Pandora's Box
I have debated blogging about the whole Dru Sjodin media mob for awhile but felt it was in poor taste. But, now that I've been empowered by the comments of Angie and our Dairyland friends (see post below), I'm going to let it all fly. The proverbial can of worms has been opened.
I have to preface all this by a feel like a shithead being critical of any media attention to this story (overblow or otherwise). I do not want to even imagine what her fate is like. I cannot imagine her family's pain.

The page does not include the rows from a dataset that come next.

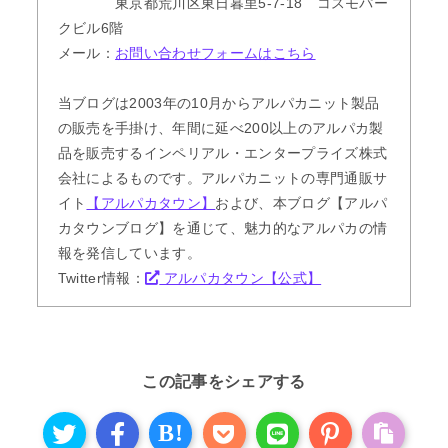
東京都荒川区東日暮里5-7-18 コスモパー
クビル6階
メール：
お問い合わせフォームはこちら
当ブログは2003年の10月からアルパカニット製品
の販売を手掛け、年間に延べ200以上のアルパカ製
品を販売するインペリアル・エンタープライズ株式
会社によるものです。アルパカニットの専門通販サ
イト
【アルパカタウン】
および、本ブログ【アルパ
カタウンブログ】を通じて、魅力的なアルパカの情
報を発信しています。
Twitter情報：
アルパカタウン【公式】
この記事をシェアする
B!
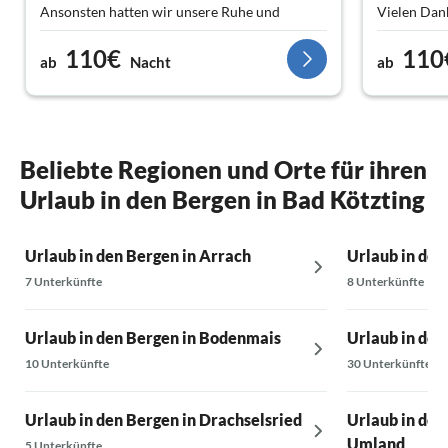
Ansonsten hatten wir unsere Ruhe und
Vielen Dan
genossen den Blick auf den Hang.
110€
110
Die Hütte ist einfach, aber zweckmäßig
ab
Nacht
ab
ausgestattet. Uns fehlte nichts.
Auf dem Gelände befinden sich mehrere
Ferienunterkünfte, man kann sich aber gut aus
dem Weg gehen.
In der Umgebung findet man viele Ziele um
Beliebte Regionen und Orte für ihren
Wandern, oder besichtigen, oder auch um
Urlaub in den Bergen in Bad Kötzting
aktiv zu sein.
Wir hatten schöne Tage in der Hütte am
Kaitersberg.
Urlaub in den Bergen in Arrach
Urlaub in den
7 Unterkünfte
8 Unterkünfte
Urlaub in den Bergen in Bodenmais
Urlaub in de
10 Unterkünfte
30 Unterkünfte
Urlaub in den Bergen in Drachselsried
Urlaub in den
Umland
5 Unterkünfte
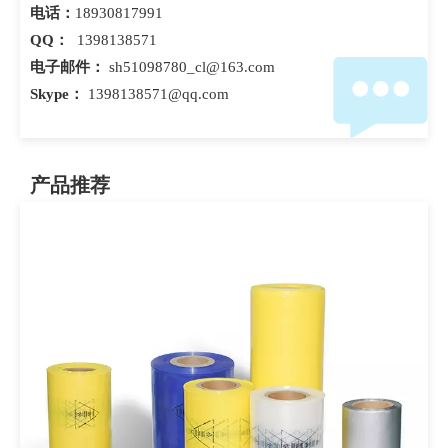
电话：
18930817991
QQ：
1398138571
电子邮件：
sh51098780_cl@163.com
Skype：
1398138571@qq.com
产品推荐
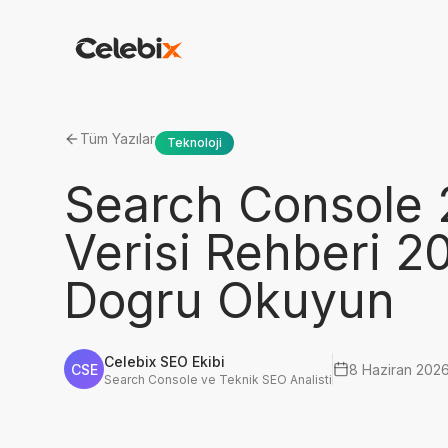
Tüm Yazılar
Teknoloji
Search Console 
Verisi Rehberi 2
Dogru Okuyun
Celebix SEO Ekibi
CSE
8 Haziran 202
Search Console ve Teknik SEO Analisti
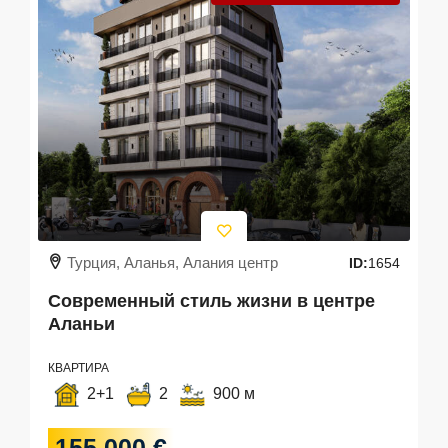
Турция, Аланья, Алания центр
ID:
1654
Современный стиль жизни в центре
Аланьи
КВАРТИРА
2+1
2
900 м
155 000 €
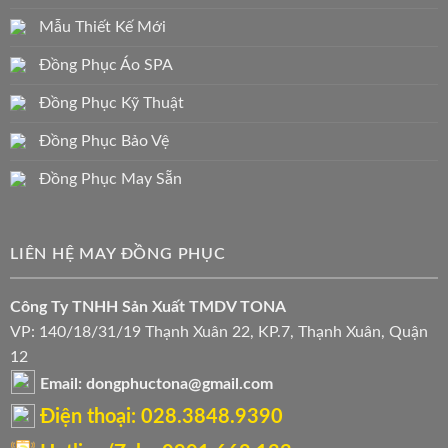
Mẫu Thiết Kế Mới
Đồng Phục Áo SPA
Đồng Phục Kỹ Thuật
Đồng Phục Bảo Vệ
Đồng Phục May Sẵn
LIÊN HỆ MAY ĐỒNG PHỤC
Công Ty TNHH Sản Xuất TMDV TONA
VP: 140/18/31/19 Thạnh Xuân 22, KP.7, Thạnh Xuân, Quận
12
Email: dongphuctona@gmail.com
Điện thoại: ‭028.3848.9390‬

But (and here's where I become a shithead), why did her abduction get the lead story for two weeks? She was clearly a very attractive woman. You top it off with the fact that she was a clean-cut apple-pie girl who also happened to be a sorority girl who worked at Victoria's Secret, and people are going to pay attention. Her persona struck a chord with every slice of the midwest demographic. It's not as if the newspapers and TV stations are all to blame for this. The public was gobbling it up.
I am fine with all this, and more power to the Sjodin family for using the resources available to them (money, internet, TV, radio, newsprint...) to bring Dru home. I know I would do the same.
start rant here But what actually did piss me off was when
Governor Tim Pawlenty used Dru's disappearence as an opportunity to try and reinstate the death penalty.
In the interest of full disclosure I should add that I am opposed to the death penalty for two main reasons: a) it only applies to poor people who can't get good lawyers and b) each person has his/her own definition of a crime worthy of execution. How dare we, as citizens, stand by as governors or judges play God and make the final call regarding a very subjective line between life and death. Oh yeah, and two wrongs don't make a right.
But I digress.
Even if I loved, LOVED, the capital punishment, Pawlenty's call for the death penalty after Dru Sjodin's disappearence is offensive. Why wasn't he calling for the execution of the
murderers of Tyesha Edwards last November? So the loss of life when it's an attractive, white All-American college girl is worthy of the death penalty. But when an 11 year-old African-American girl is killed while doing her homework in her living room with her 6 year-old sister, her murderers don't deserve to die.
Like or not, this is exactly what Governor Pawlenty is saying when he brings up the death penalty before Dru Sjodin has even been found, and TWELVE FUCKING MONTHS after Tyesha Edwards was killed. It smacks of racism, classism, and sensationalism.
end rant here
Bottom line:
1. Dru Sjodin's story and her family's pain is terrible and awful. But the same is true for all the other abducted people like her that didn't end up with their pictures on the cover of
People magazine.
2. Few things will get me off my ass to protest. But any movement to re-instate the death penalty is one of them.